**Task directions:**
Your task is to retype each line of the data below exactly.
[[ Task input, beginning ]]
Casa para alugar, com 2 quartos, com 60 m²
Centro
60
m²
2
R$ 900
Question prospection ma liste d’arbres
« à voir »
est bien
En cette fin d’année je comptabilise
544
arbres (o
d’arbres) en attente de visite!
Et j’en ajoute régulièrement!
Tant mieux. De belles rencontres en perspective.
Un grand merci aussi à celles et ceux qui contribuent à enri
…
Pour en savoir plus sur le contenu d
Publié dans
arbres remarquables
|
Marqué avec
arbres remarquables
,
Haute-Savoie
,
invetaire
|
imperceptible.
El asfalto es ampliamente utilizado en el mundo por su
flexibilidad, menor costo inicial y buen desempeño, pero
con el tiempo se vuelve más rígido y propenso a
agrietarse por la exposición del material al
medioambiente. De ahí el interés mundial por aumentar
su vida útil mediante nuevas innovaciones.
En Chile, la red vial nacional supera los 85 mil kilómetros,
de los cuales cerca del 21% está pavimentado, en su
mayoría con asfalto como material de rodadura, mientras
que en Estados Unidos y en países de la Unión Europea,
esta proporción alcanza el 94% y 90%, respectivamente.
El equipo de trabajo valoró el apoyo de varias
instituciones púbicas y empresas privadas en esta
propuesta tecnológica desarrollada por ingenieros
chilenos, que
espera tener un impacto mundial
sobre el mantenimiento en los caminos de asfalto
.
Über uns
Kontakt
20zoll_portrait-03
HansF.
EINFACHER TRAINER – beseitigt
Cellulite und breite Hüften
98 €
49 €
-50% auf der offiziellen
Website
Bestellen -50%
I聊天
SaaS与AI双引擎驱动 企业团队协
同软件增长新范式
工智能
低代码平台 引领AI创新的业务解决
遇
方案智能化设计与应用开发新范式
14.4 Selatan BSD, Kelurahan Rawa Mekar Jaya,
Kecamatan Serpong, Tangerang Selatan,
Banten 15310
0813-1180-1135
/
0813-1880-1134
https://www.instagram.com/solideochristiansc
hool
[[ Task input, end ]]
**Output of the exercise:**
Casa para alugar, com 2 quartos, com 60 m²
Centro
60
m²
2
R$ 900
Question prospection ma liste d’arbres
« à voir »
est bien
En cette fin d’année je comptabilise
544
arbres (o
d’arbres) en attente de visite!
Et j’en ajoute régulièrement!
Tant mieux. De belles rencontres en perspective.
Un grand merci aussi à celles et ceux qui contribuent à enri
…
Pour en savoir plus sur le contenu d
Publié dans
arbres remarquables
|
Marqué avec
arbres remarquables
,
Haute-Savoie
,
invetaire
|
imperceptible.
El asfalto es ampliamente utilizado en el mundo por su
flexibilidad, menor costo inicial y buen desempeño, pero
con el tiempo se vuelve más rígido y propenso a
agrietarse por la exposición del material al
medioambiente. De ahí el interés mundial por aumentar
su vida útil mediante nuevas innovaciones.
En Chile, la red vial nacional supera los 85 mil kilómetros,
de los cuales cerca del 21% está pavimentado, en su
mayoría con asfalto como material de rodadura, mientras
que en Estados Unidos y en países de la Unión Europea,
esta proporción alcanza el 94% y 90%, respectivamente.
El equipo de trabajo valoró el apoyo de varias
instituciones púbicas y empresas privadas en esta
propuesta tecnológica desarrollada por ingenieros
chilenos, que
espera tener un impacto mundial
sobre el mantenimiento en los caminos de asfalto
.
Über uns
Kontakt
20zoll_portrait-03
HansF.
EINFACHER TRAINER – beseitigt
Cellulite und breite Hüften
98 €
49 €
-50% auf der offiziellen
Website
Bestellen -50%
I聊天
SaaS与AI双引擎驱动 企业团队协
同软件增长新范式
工智能
低代码平台 引领AI创新的业务解决
遇
方案智能化设计与应用开发新范式
14.4 Selatan BSD, Kelurahan Rawa Mekar Jaya,
Kecamatan Serpong, Tangerang Selatan,
Banten 15310
0813-1180-1135
/
0813-1880-1134
https://www.instagram.com/solideochristiansc
hool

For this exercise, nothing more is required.